- Your objective -
Give the number of lines in the entries below that contain "músicas". Write nothing besides it.

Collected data
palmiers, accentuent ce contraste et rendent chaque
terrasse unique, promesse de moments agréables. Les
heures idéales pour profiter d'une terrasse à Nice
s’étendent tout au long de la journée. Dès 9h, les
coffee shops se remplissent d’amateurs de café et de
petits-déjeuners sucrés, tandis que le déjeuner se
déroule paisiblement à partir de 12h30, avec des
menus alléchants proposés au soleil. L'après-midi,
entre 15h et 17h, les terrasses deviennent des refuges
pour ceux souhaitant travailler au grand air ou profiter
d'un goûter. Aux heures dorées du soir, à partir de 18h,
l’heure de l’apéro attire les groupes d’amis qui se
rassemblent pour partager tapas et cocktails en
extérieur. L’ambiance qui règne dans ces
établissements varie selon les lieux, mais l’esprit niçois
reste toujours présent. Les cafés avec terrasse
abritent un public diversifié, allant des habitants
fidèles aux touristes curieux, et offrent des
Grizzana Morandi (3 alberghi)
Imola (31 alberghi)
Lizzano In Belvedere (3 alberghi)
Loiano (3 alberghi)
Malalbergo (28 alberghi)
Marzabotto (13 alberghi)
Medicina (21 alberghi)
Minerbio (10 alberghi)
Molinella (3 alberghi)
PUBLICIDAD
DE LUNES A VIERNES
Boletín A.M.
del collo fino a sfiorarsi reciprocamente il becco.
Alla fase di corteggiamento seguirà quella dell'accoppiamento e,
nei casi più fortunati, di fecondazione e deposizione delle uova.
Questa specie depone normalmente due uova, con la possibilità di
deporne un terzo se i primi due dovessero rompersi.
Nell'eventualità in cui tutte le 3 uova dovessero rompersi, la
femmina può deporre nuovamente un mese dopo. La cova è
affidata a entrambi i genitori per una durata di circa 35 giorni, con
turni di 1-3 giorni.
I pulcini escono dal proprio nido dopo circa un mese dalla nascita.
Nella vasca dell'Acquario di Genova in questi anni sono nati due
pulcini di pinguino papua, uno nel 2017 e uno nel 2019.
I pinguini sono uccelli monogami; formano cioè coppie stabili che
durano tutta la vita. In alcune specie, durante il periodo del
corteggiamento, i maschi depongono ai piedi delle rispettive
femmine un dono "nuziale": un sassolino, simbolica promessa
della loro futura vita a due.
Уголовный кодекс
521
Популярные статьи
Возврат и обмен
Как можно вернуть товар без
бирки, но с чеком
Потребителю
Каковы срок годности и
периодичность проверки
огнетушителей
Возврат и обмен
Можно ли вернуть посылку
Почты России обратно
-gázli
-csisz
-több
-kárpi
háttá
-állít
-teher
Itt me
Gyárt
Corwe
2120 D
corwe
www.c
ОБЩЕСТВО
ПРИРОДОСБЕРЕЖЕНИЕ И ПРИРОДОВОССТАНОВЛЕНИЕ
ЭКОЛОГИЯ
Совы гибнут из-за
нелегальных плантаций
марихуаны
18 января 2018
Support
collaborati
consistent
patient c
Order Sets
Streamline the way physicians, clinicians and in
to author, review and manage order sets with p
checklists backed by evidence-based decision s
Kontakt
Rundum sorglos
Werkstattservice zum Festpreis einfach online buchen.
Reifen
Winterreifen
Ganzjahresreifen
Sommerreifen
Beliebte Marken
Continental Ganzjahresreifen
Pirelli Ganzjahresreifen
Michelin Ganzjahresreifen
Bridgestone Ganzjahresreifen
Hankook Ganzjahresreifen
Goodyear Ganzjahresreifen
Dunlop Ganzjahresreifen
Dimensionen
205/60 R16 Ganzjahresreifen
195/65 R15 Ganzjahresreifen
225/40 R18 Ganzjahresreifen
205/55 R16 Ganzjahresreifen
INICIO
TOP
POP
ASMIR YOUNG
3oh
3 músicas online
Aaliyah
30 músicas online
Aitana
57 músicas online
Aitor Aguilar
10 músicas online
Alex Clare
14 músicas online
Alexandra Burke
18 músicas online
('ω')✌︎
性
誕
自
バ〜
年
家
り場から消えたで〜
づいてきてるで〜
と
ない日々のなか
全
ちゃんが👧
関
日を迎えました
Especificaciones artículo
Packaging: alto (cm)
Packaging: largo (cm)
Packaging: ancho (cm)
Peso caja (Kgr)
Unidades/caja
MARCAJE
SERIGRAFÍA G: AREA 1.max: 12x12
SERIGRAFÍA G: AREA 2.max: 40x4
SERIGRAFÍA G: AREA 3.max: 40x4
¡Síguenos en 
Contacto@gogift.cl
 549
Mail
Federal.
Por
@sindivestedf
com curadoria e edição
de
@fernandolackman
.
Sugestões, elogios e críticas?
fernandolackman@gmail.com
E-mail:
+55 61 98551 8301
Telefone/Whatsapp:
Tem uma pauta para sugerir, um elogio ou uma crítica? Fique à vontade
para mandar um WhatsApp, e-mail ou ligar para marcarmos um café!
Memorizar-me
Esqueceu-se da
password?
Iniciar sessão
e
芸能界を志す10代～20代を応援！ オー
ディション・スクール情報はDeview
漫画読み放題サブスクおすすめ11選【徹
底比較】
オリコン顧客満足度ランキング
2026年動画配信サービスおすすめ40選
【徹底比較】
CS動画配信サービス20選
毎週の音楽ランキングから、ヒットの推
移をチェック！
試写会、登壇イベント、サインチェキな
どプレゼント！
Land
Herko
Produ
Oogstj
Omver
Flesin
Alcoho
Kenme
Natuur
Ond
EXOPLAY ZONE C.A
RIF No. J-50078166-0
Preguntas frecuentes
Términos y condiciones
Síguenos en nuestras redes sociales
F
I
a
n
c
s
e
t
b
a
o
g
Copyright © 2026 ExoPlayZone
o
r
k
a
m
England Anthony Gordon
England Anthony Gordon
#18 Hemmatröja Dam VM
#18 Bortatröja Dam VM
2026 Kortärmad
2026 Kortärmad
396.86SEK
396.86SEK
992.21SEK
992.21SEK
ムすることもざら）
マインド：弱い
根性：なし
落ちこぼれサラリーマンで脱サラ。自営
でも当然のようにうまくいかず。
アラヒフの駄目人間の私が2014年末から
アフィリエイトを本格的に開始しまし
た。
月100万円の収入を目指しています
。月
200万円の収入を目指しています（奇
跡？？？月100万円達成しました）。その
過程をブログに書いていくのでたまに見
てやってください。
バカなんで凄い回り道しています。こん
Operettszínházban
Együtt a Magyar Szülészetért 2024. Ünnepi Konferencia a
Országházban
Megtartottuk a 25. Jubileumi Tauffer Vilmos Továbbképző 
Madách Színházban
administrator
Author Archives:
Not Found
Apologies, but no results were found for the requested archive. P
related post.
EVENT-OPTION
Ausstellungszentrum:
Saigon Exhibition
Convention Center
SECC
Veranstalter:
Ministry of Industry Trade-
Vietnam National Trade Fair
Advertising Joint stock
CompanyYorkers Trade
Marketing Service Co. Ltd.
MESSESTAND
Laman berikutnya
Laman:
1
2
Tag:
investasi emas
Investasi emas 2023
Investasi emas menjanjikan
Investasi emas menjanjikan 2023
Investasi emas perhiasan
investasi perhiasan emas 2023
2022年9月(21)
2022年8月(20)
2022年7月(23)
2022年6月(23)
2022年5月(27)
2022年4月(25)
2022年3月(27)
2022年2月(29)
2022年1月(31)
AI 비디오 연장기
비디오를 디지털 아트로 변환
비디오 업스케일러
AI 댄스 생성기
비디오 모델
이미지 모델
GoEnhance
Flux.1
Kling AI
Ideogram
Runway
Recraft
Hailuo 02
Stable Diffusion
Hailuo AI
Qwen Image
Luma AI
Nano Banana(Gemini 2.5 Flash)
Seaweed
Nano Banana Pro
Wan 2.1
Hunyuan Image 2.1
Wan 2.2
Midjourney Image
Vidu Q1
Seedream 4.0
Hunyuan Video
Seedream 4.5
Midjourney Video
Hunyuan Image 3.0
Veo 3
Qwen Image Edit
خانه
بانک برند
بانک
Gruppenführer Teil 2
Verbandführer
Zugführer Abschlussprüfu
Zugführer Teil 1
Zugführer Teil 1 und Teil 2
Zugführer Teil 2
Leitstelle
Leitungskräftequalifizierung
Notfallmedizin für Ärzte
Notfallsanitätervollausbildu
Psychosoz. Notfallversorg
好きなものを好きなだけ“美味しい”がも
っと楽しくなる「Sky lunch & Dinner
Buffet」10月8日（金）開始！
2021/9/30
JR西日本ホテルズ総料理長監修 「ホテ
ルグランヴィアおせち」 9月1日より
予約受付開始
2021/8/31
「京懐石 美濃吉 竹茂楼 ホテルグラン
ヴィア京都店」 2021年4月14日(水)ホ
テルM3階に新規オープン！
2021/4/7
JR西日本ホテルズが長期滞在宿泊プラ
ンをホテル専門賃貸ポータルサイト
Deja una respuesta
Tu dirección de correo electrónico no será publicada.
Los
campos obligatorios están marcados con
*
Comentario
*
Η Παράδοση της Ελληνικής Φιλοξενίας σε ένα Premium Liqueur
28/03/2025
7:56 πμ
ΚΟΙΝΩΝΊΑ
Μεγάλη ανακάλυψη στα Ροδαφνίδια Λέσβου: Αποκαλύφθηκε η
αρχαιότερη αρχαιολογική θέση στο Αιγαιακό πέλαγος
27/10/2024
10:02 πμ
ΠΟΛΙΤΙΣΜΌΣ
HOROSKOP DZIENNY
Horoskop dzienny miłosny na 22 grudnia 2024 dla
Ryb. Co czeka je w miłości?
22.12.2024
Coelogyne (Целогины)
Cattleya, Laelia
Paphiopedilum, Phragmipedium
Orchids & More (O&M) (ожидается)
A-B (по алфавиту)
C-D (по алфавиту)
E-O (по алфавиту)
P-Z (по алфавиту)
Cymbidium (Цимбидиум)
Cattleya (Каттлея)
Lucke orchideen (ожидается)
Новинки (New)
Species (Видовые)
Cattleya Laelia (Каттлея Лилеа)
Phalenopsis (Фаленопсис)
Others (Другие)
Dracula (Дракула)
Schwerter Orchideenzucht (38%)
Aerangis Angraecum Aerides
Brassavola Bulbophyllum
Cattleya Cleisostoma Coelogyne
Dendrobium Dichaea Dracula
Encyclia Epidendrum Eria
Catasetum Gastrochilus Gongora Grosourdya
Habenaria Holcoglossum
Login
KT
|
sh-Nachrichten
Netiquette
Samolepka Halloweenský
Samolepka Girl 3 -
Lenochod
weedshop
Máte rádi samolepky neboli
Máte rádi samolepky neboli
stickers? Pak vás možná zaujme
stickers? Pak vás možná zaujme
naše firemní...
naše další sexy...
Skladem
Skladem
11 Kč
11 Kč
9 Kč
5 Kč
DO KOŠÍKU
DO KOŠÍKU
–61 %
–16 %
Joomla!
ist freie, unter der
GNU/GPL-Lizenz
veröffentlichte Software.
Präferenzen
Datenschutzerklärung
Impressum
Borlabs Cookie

- Exercise output -
6